NASA Jet Propulsion Laboratory
Starting May 1st 2025, NASA’s SPHEREx mission has been in low-earth orbit conducting the first ever all-sky infrared spectral survey. Over the course of 2 years, SPHEREx will eventually map the position and redshifts of ~450 million galaxies. Cosmologists ultimately aim to use the distribution of those galaxies to investigate the first fraction of a second after the big bang – a period known as cosmic inflation – through tiny differences in the overall distribution of matter today.
In order to place tight constraints on our model of inflation, scientists first need analysis pipelines that are both accurate and computationally feasible to use, which is a non-trivial challenge given the complexity of the modelling involved.

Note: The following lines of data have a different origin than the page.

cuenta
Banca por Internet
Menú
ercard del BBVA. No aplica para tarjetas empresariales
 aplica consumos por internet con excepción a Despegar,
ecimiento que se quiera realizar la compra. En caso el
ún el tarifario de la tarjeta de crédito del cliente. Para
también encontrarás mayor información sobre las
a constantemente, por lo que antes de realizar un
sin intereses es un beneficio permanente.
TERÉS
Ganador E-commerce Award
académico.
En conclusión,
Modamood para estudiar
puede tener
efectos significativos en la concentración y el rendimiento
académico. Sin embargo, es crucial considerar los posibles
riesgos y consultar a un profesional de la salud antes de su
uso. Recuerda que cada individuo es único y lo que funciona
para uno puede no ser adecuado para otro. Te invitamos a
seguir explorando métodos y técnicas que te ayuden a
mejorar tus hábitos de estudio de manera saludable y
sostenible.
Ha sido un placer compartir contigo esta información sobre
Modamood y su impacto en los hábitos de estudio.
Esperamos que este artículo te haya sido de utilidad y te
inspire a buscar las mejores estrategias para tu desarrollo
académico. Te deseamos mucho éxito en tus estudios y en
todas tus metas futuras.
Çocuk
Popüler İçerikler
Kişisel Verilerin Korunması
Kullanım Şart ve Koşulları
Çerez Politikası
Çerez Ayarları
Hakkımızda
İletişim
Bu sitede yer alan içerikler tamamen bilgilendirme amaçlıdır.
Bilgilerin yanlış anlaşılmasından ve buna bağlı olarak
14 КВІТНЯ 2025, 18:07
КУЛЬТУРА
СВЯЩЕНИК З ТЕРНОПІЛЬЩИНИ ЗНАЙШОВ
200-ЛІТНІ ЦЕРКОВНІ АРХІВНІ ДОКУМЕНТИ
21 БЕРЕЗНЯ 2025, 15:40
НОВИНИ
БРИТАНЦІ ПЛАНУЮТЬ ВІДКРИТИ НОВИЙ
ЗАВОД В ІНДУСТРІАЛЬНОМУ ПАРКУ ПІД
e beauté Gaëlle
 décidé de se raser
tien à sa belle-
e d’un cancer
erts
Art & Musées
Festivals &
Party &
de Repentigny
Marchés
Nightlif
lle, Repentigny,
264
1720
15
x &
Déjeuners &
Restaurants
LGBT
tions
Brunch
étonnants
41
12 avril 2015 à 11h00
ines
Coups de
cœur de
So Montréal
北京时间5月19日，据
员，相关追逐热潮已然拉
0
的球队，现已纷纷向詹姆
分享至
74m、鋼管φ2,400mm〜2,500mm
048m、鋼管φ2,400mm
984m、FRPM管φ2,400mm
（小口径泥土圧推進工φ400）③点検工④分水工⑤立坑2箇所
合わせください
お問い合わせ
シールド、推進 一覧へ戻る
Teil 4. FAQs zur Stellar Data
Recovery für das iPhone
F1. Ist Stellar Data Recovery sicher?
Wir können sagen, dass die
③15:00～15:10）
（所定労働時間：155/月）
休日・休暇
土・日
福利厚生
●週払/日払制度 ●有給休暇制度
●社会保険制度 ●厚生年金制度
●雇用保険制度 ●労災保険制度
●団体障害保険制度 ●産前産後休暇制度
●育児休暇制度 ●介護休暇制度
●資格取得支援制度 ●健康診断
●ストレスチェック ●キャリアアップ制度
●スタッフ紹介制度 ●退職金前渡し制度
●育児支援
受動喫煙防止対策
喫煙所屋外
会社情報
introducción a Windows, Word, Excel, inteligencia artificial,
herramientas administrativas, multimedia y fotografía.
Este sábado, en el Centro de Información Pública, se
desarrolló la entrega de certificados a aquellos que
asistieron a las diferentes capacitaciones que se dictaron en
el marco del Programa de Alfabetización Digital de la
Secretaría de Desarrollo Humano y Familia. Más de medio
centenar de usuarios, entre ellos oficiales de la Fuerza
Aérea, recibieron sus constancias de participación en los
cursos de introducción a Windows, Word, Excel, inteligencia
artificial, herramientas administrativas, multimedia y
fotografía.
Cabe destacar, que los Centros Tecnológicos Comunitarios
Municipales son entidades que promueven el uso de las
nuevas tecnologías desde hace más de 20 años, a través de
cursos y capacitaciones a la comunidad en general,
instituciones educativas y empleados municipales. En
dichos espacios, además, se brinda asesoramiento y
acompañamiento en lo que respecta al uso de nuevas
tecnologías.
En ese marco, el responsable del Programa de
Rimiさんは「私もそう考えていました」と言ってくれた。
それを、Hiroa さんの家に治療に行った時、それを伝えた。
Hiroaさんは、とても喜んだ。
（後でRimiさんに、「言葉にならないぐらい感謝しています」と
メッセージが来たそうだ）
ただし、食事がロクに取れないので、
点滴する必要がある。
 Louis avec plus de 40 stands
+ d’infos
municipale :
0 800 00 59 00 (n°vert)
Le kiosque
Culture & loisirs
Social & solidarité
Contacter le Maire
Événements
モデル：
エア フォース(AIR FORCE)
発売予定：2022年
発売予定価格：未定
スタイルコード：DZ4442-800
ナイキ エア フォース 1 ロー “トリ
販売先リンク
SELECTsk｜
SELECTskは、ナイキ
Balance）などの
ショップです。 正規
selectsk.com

In a new study posted to arXiv, U of A astronomers have built a new neural network model that speeds up these slow modelling calculations by a factor of 900.
This new model, called an emulator by experts, utilizes modern machine learning architectures to generate realistic theoretical predictions of what’s known as the galaxy power spectrum. The power spectrum broadly describes the distribution of galaxies we observe, and depends on both the underlying cosmology, and nuisance parameters that arise from systematics in the modelling and data acquisition. This new emulator learns the relationship between each of these inputs to the final observable we expect to see from SPHEREx such that you can predict the power spectrum much faster than running a more traditional analytic model.
“That amount of speedup really enables us to do much more robust studies on how all our different analysis choices impact our conclusions from the data,” says Joe Adamo, graduate student working in Steward Observatory’s Arizona Cosmology Lab and principal author of the new study. “We’re deeply involved in the SPHEREx mission here in the AZCosmoLab, and we and our collaborators are really excited to start using this model to do just that.”
Joe Adamo
Joe and his colleagues set out to test this new model by running mock SPHEREx analyses with it, and comparing the result to what you get from using a more standard power spectrum modelling code. They found that the emulator achieves excellent agreement at the parameter contour level, with minimal bias and negligible change in error bars, which serves as solid evidence that the model is production-ready for running SPHEREx analyses.
This study, as well as others being done by the group, involve significant contributions from undergraduate students. In this case, many aspects of the emulator structure and training settings needed to be optimized to get the best performance for the given problem. This work was primarily done by Grace Gibbins, a current senior in the Physics department at U of A.
Grace Gibbins presents her work
“Grace’s work was instrumental in completing this project”, says Joe, “and in general we love to give undergrads the opportunity to do impactful research in our group. In fact, we’ve started working with another undergrad on a different SPHEREx-related project.” Indeed, with SPHEREx now in orbit and the emulator ready to go, the team's next step is clear: use it to rigorously stress-test their analysis pipeline by exploring analysis choices like which scales to include in the data, so that when the time comes to analyze the real thing, they'll be ready.